··· Input

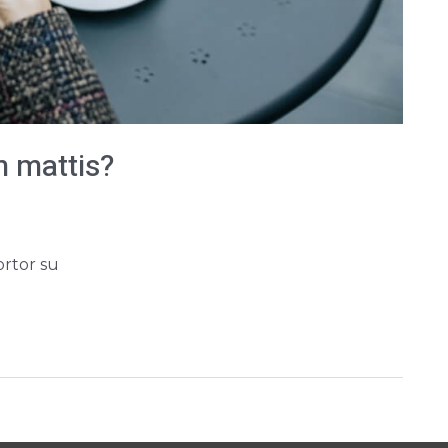
m mattis?
ortor su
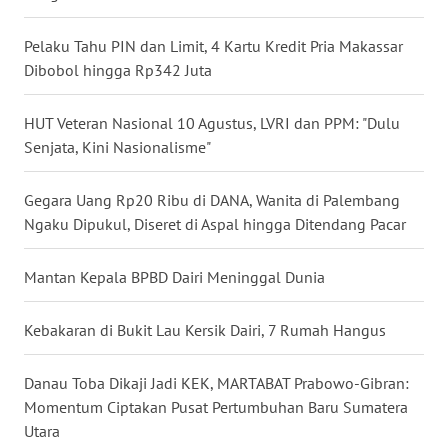
WN
Pelaku Tahu PIN dan Limit, 4 Kartu Kredit Pria Makassar
NUSANTARA
Dibobol hingga Rp342 Juta
WN
JOGJA
HUT Veteran Nasional 10 Agustus, LVRI dan PPM: "Dulu
Senjata, Kini Nasionalisme"
WN
JATIM
Gegara Uang Rp20 Ribu di DANA, Wanita di Palembang
Ngaku Dipukul, Diseret di Aspal hingga Ditendang Pacar
WN
BALI
Mantan Kepala BPBD Dairi Meninggal Dunia
WN
Kebakaran di Bukit Lau Kersik Dairi, 7 Rumah Hangus
KALBAR
Danau Toba Dikaji Jadi KEK, MARTABAT Prabowo-Gibran:
WN
Momentum Ciptakan Pusat Pertumbuhan Baru Sumatera
KALTENG
Utara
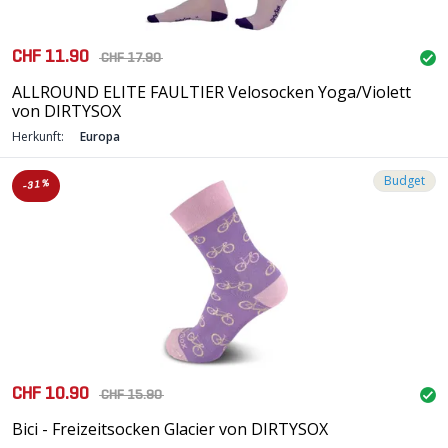
CHF 11.90
CHF 17.90
ALLROUND ELITE FAULTIER Velosocken Yoga/Violett
von DIRTYSOX
Herkunft:
Europa
Budget
-31%
CHF 10.90
CHF 15.90
Bici - Freizeitsocken Glacier von DIRTYSOX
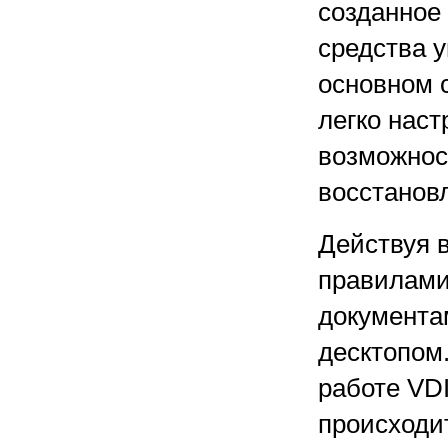
созданное
средства 
основном 
легко наст
возможнос
восстанов
Действуя 
правилами
документа
десктопом
работе VD
происходи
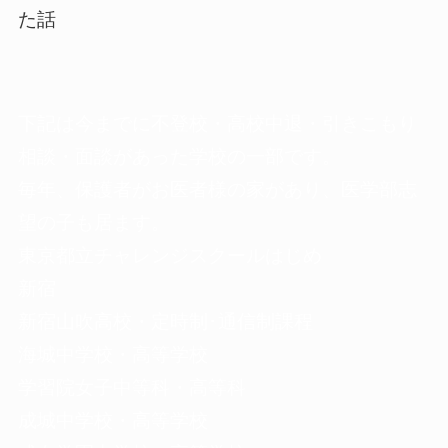
た話
下記は今までに不登校・高校中退・引きこもり
相談・面談があった学校の一部です。
毎年、保護者がお医者様の家があり、医学部志
望の子も居ます。
東京都立チャレンジスクールはじめ
新宿
新宿山吹高校・定時制･通信制課程
海城中学校・高等学校
学習院女子中等科・高等科
成城中学校・高等学校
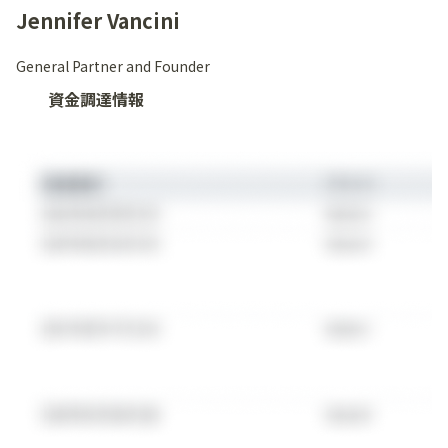
Jennifer Vancini
General Partner and Founder
資金調達情報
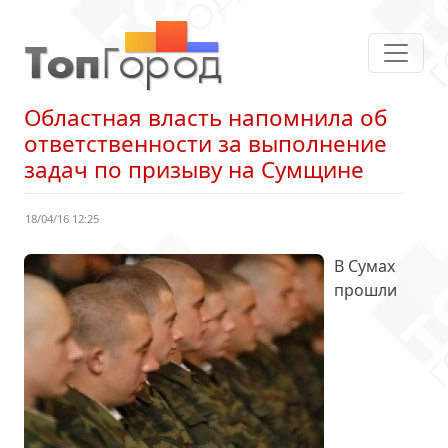
Областная власть напомнила об
ответственности за выполнение
задач по призыву на Сумщине
18/04/16 12:25
В Сумах
прошли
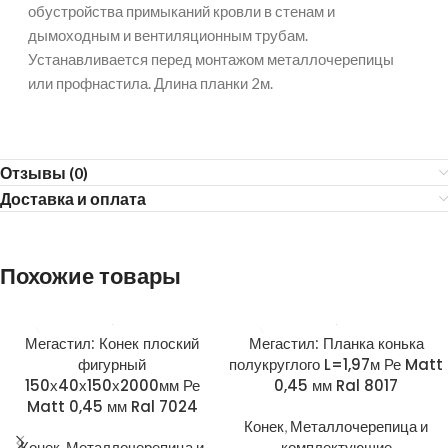
обустройства примыканий кровли в стенам и
дымоходным и вентиляционным трубам.
Устанавливается перед монтажом металлочерепицы
или профнастила. Длина планки 2м.
Отзывы (0)
Доставка и оплата
Похожие товары
Мегастил: Конек плоский
Мегастил: Планка конька
фигурный
полукруглого L=1,97м Ре Matt
150х40х150х2000мм Ре
0,45 мм Ral 8017
Matt 0,45 мм Ral 7024
Конек
,
Металлочерепица и
Конек
,
Металлочерепица и
комплектующие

······

§ **About this task**
Every line from the one containing "Matt 0,45 мм Ral 7024" through the final line of the data above is to be restated word for word, and nothing more.

§ **Solution**
Matt 0,45 мм Ral 7024
Конек
,
Металлочерепица и
Конек
,
Металлочерепица и
комплектующие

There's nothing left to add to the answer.